Tennis

Sascha Zverev: "Es ist nicht leicht für die jungen Spieler"

Von Nikolaus Fink
Zverev blickt der Zukunft des Sports positiv entgegen
© getty

Alexander Zverev ist der Leader der neuen Generation. Im Rahmen des ATP-Masters-1000-Turniers äußerste er sich zu seinen jungen Kollegen und der Zukunft des Tennissports.

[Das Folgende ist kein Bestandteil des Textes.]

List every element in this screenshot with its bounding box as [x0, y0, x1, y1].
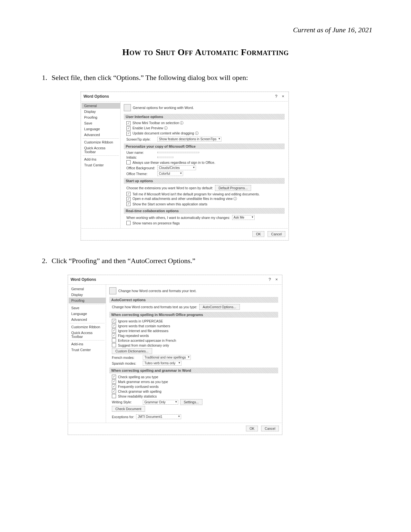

"Es ist für uns nicht leicht. Es wird zu viel von uns erwartet", so der Weltranglistenfünfte im Gespräch mit ubitennis. Zverev selbst hat den Durchbruch auf Masters-1000-Ebene schon dreimal geschafft, der Rest seiner jungen Kollegen hinkt ihm in diesem Aspekt noch hinterher. Nach wie vor dominieren Novak Djokovic, Rafael Nadal und Roger Federer die Szene.

Sagenhafte 49 der letzten 56 Major-Turniere gingen an die "Großen Drei". Auch in diesem Jahr machten sich Djokovic, Nadal und Federer die Grand-Slam-Titel untereinander aus. Daher rangieren die drei unangefochten an der Spitze der Weltrangliste. Zverev sieht bei der neuen Generation in diesem Jahr dennoch eine deutliche Leistungssteigerung.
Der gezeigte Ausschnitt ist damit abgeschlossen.